Sorry I wasn't specific enough about what I was referring to. I meant something more along the lines of:


fn do_complicated_thing<T>(x : &mut T) {
    do();
    some();
    stuff();
    if should have been impossible error condition occurs during debug {
        impl_check<T: Debug> {
            println!("More detailed error message: {:?}", x);
        }
        else {
            println!("Less detailed error message.");
        }
        panic!();
    }
    finish();
    the();
    calculation();
}

In real code that would be an assertion but I don't want to overcomplicate the example.

Imposing on a developer to write tons of boilerplate code in a far off location for something like this; it is badly dissuading developers from writing good code. In practice they'll only write the mediocre error message, or whatever the mediocre case is only if it is some other kind of check, because boilerplate is too much of a nightmare to write good code.

Also it forces the developer to use a fat pointer. Although it is handy that Rust has fat pointers as an option, there are languages like C# and Java that force developers to (almost) always hide data behind extraneous pointers with bloated header information, it is one of the vastly superior features of Rust to not impose that. It is part of the "zero cost abstraction" guarantee.

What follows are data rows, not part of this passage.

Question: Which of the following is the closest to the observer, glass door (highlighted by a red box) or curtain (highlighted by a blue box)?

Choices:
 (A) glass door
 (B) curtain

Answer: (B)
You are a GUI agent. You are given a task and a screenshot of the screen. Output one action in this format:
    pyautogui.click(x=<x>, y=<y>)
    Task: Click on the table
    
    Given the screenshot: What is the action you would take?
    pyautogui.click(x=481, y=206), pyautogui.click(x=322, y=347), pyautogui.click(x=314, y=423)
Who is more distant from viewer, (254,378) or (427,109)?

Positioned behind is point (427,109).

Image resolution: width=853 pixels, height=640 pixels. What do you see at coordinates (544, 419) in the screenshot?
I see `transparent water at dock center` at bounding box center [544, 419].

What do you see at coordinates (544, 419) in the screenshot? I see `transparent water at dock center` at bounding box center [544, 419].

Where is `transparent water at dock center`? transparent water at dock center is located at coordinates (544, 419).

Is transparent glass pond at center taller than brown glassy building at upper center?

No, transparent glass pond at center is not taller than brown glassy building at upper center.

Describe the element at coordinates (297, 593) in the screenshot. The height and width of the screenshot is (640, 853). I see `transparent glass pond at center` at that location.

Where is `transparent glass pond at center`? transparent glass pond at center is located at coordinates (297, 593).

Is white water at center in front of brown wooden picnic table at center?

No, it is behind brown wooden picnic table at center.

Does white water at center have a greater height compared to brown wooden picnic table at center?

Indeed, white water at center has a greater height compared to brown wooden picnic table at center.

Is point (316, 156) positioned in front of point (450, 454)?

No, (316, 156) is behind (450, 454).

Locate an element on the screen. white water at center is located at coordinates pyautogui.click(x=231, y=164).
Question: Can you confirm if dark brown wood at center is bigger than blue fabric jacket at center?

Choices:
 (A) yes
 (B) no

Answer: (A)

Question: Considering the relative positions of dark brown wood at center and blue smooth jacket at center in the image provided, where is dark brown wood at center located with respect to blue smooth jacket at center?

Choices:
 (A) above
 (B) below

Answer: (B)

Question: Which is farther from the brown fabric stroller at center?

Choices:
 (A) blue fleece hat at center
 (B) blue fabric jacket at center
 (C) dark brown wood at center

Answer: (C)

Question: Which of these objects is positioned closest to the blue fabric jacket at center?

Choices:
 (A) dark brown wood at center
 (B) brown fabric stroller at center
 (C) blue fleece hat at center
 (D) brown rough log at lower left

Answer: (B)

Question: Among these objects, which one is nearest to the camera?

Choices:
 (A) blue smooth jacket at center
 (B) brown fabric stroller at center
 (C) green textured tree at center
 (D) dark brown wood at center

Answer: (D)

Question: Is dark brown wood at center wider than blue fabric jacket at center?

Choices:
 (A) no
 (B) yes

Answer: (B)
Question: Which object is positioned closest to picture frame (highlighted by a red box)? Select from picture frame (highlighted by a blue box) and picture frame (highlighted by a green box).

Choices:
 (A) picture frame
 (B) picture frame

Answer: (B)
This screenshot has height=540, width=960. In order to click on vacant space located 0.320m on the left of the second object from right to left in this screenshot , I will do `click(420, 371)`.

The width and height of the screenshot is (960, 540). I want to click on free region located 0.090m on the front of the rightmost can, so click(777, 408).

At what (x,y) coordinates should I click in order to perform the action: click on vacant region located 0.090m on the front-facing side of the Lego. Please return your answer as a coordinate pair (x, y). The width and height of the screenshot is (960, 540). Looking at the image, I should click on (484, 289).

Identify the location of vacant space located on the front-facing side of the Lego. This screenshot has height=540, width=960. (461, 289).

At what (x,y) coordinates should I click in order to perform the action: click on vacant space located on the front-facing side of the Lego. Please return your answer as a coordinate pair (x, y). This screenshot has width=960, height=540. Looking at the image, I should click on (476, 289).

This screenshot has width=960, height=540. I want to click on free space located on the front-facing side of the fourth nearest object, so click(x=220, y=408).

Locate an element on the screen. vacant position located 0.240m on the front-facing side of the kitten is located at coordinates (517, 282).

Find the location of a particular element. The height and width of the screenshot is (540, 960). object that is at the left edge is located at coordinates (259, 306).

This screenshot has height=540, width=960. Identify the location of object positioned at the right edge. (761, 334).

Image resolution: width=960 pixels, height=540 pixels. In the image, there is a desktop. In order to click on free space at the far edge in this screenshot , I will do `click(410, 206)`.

While this technically works, in practice I would expected it to be worse than just directly using specialization.Because when you need selective monomorphization is usually going to be in small isolated instances, not several times for the same trait, and this is even more boiler plate code than specialization would be.

Also, it isn't just 12 lines of boiler plate code for &T, it is another 12 lines for &mut T, and another 12 lines for Box<T>, and another 12 lines for [T; 7], etc. And how are you doing to define it for plain T without dropping the variable inside the block? Granted that's a rare use case, but I think there is some virtue in language completeness.

Also it has scope and maintenance problems like specialization, although in a different way. Which crate is going to define TryCastDisplayRef ? And TryDebugPrintVector? And how will we avoid having these defined again and again and again by every user that needs it? And I'm not sure, but can these explicitly be tagged as const? When I tried doing it on the playground it said "functions in traits cannot be const".

And there is just the plain problem that requiring 12 lines of faraway boilerplate code to do something as simple as an if/then/else concept is not good for developers. Java got to be hated for being such an obnoxiously verbose language like that.

Selective monorphization is local, doesn't have any crate maintenance issues to worry about. It is easy to use. It can provide very nice improvements in code. None of the "Unresolved questions" about specialization apply to it. And I would guess it would be much easier than specialization to implement and stabilize, but I have to defer to others on that.

Having disassembled similar code in the past (though never via the Unsize trait), I’m reasonably confident that the optimizer will inline and devirtualize this, so the result will actually be “zero cost.”

2 Likes

I'd really like to have this feature (basically a Rust version of static if / constexpr if) but I think it's going to be a hard sell.

If you really want to push it, if think the easiest way is to wait for specialization to be implemented, find use-cases in the wild that do what you want using specialization, and go "See? look how easier that code would be to read/write with a static if construct!", using some real-world examples.

5 Likes

The other way to gather those examples is to write a crate that (perhaps poorly) emulates the feature and show that it gets used in real-world projects. Then, you can show how some additional language features would improve the situation.

1 Like

This topic was automatically closed 90 days after the last reply. New replies are no longer allowed.